Separate coefficients for positive and negative innovations to capture leverage effects.
:::
::::
## Modeling Approach: Dependence
:::: {.columns}
::: {.column width="48%"}
#### Time-varying dependence parameters
\begin{align*}
\Xi_{t} = & \Lambda\left(\boldsymbol{\xi}_{t}\right)
\\
\xi_{ij,t} = & \eta_{0,ij} + \eta_{1,ij} \xi_{ij,t-1} + \eta_{2,ij} z_{i,t-1} z_{j,t-1},
\end{align*}
$\xi_{ij,t}$ is a latent process
$z_{i,t}$ denotes the $i$-th standardized residual from time series $i$ at time point $t$
$\Lambda(\cdot)$ is a link function
- ensures that $\Xi_{t}$ is a valid variance covariance matrix
- ensures that $\Xi_{t}$ does not exceed its support space and remains semi-positive definite
:::
::: {.column width="2%"}
:::
::: {.column width="48%"}
#### Maximum Likelihood Estimation
All parameters can be estimated jointly.
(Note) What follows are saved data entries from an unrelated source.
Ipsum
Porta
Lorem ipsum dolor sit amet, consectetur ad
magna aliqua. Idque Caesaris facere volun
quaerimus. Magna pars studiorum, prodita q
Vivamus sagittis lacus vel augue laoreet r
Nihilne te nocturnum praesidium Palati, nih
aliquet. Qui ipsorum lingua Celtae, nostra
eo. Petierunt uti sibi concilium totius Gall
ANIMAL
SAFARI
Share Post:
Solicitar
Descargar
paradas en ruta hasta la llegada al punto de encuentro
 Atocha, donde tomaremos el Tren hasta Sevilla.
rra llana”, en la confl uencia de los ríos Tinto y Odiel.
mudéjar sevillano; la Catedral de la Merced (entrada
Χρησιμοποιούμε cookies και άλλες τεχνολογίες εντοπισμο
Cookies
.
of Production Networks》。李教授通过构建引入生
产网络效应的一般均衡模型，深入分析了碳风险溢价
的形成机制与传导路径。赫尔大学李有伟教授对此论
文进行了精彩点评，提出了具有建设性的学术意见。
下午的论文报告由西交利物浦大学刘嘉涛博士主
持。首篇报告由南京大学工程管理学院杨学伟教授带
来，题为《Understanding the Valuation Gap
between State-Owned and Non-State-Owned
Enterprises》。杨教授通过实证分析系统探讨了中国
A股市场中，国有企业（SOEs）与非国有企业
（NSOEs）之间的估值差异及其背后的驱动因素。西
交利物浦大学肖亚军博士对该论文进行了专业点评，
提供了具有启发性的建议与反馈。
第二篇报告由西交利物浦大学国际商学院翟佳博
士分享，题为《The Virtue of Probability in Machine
Using conditional independence:
\begin{align*}
L = f_{X_1} \prod_{i=2}^T f_{X_i|\mathcal{F}_{i-1}},
\end{align*}
with multivariate conditional density:
\begin{align*}
f_{\mathbf{X}_t}(\mathbf{x}_t | \mathcal{F}_{t-1}) = c\left[\mathbf{F}(\mathbf{x}_t;\boldsymbol{\mu}_t, \boldsymbol{\sigma}_{t}^2, \boldsymbol{\nu},
\boldsymbol{\lambda});\Xi_t, \Theta\right] \cdot \\ \prod_{i=1}^K f_{X_{i,t}}(\mathbf{x}_t;\boldsymbol{\mu}_t, \boldsymbol{\sigma}_{t}^2, \boldsymbol{\nu}, \boldsymbol{\lambda})
\end{align*}
The copula density $c$ can be derived analytically.
:::
::::
## Study Design and Evaluation
:::: {.columns}
::: {.column width="48%"}
#### Rolling-window forecasting study
- 3257 observations total
- Window size: 1000 days (~ four years)
- Forecasting 30-steps-ahead
=> 2227 potential starting points
We sample 250 to reduce computational cost
We draw $2^{12}= 2048$ trajectories from the joint predictive distribution
:::
::: {.column width="2%"}
:::
::: {.column width="48%"}
#### Evaluation
Forecasts are evaluated by the energy score (ES)
\begin{align*}
\text{ES}_t(F, \mathbf{x}_t) = \mathbb{E}_{F} \left(||\tilde{\mathbf{X}}_t - \mathbf{x}_t||_2\right) - \frac{1}{2} \mathbb{E}_F \left(||\tilde{\mathbf{X}}_t - \tilde{\mathbf{X}}_t'||_2 \right)
\end{align*}
where $\mathbf{x}_t$ is the observed $K$-dimensional realization and $\tilde{\mathbf{X}}_t$, respectively $\tilde{\mathbf{X}}_t'$ are independent random vectors distributed according to $F$
For univariate cases the Energy Score becomes the Continuous Ranked Probability Score (CRPS)
:::
::::
## Energy Scores
:::: {.columns}
::: {.column width="48%"}
Relative improvement in ES compared to $\text{RW}^{\sigma, \rho}$
Cellcolor: w.r.t test statistic of Diebold-Mariano test (testing wether the model outperformes the benchmark, greener = better).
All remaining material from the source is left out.